И вдруг, неожиданно для благочинного, он упал на колени и, рыдая, умоляюще протянул к нему руки. Благочинный всячески успокаивал его и утешал.
– Погодите, вот владыко кончит прием, мы ему доложим! Посидите здесь смирно, а я уже сам ему объясню. Будете сидеть смирно?
– Буду, отец благочинный! – твердо сказал отец Антоний и сел на стул с высокою спинкой. Он сидел так минут двадцать и ни о чем в это время не думал. Уже прием у архиерея кончился, и благочинный доложил ему что мог про отца Антония. Архиерей велел позвать его к себе.
Когда отец Антоний шел обратно в приемную, он чувствовал, что в груди его как бы остыло что-то, еще недавно сжигавшее его пламенем. Ноги его как-то деревянно шагали, руки висели беспомощно, голова была пуста, и никаких слов не находил он, чтобы сказать архиерею.
«Перегорело, – думал он, – все горе во мне перегорело!»
И теперь он боялся архиерея, как всегда, как боялись его и те десять душ, что стояли раньше в приемной.
В приемной были только архиерей, благочинный и келейник. Отец Антоний стоял перед лицом владыки и дрожал.
– А что, – сказал, архиерей, – ежели жена твоя умерла и ты уже вдовец?
– На все воля Божия, – покорно ответил отец Антоний.

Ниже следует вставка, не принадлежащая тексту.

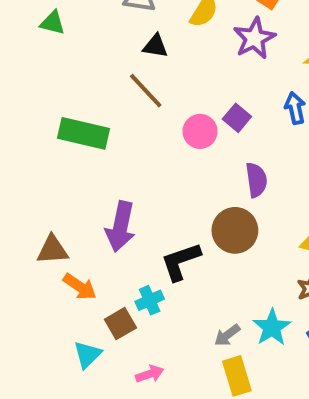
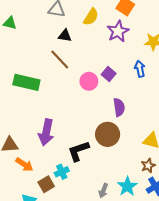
gray arrow: (227, 335) -> (103, 191), turned -32

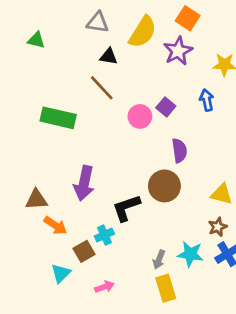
yellow semicircle: (91, 17) -> (143, 32), size x1.4
cyan star: (127, 186) -> (190, 254), turned -30

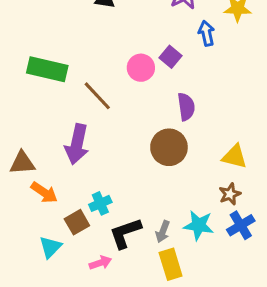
brown line: (102, 88) -> (97, 96), moved
blue arrow: (207, 100) -> (206, 33), moved
black L-shape: (126, 208) -> (125, 233), moved

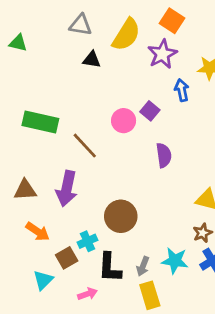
brown circle: (169, 147) -> (121, 216), moved
brown triangle: (22, 163) -> (25, 190), moved
black L-shape: (125, 233) -> (110, 268), turned -68

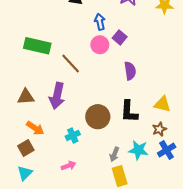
blue arrow: (182, 90) -> (100, 22), moved
brown square: (67, 258) -> (26, 148), moved
black L-shape: (110, 268) -> (129, 111), moved
cyan triangle: (43, 280) -> (25, 173), moved
pink arrow: (87, 294) -> (69, 166), moved

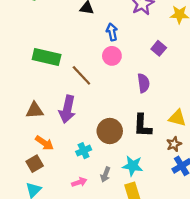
purple square: (120, 37) -> (159, 48), moved
cyan star: (138, 150) -> (133, 166), moved
gray arrow: (114, 154) -> (105, 175), moved

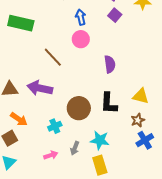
purple square: (159, 48) -> (115, 15), moved
green rectangle: (47, 57) -> (21, 23), moved
purple arrow: (67, 109) -> (40, 88), turned 90

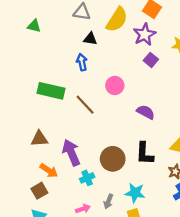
blue arrow: (81, 17) -> (82, 62), moved
green rectangle: (21, 23) -> (51, 91), moved
purple semicircle: (110, 64) -> (146, 112), turned -54
purple arrow: (40, 88) -> (71, 152), moved, turned 55

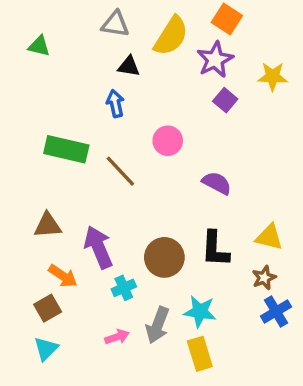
gray arrow: (108, 201) -> (158, 325), size x1.5

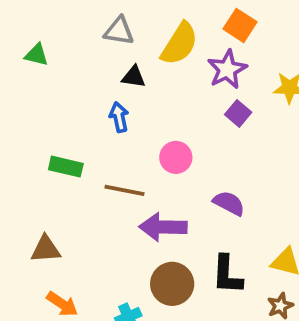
green rectangle: (66, 149) -> (66, 167), size x0.7
brown line: (120, 171) -> (124, 190), turned -36
purple arrow: (98, 247) -> (163, 227), moved, turned -66

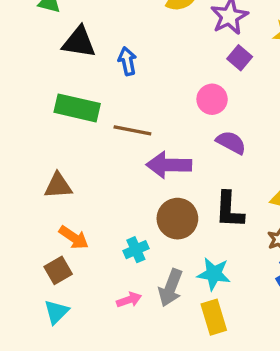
black triangle: (134, 77) -> (79, 42), moved, size x1.5
pink circle: (176, 157) -> (212, 99), moved
green rectangle: (66, 167) -> (77, 108), size x1.4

– Так-то так, но ты просишь священства, а священство, как сам знаешь, вдовцам до сорокалетнего возраста не дается…
– Знаю, ваше преосвященство!
– Так как же с этим быть? Ведь отвечать перед Богом придется!
– Ваше преосвященство! Ответим! Шестеро детишек!.. Они вымолят!..
Архиерей задумался и несколько раз прошелся по комнате взад и вперед.
– А может, жена твоя еще и проживет!.. – говорил он, как бы рассуждая вслух. – Действительно, жаль мне тебя, жаль… Ты достоин. И шестеро, говоришь, шестеро? Все маленькие, а? каша? а? Гм… И как это вы торопитесь детей плодить… Ну, диакон, – промолвил он, остановившись, – уж ради шестерых-то твоих примем грех! Готовься на завтра.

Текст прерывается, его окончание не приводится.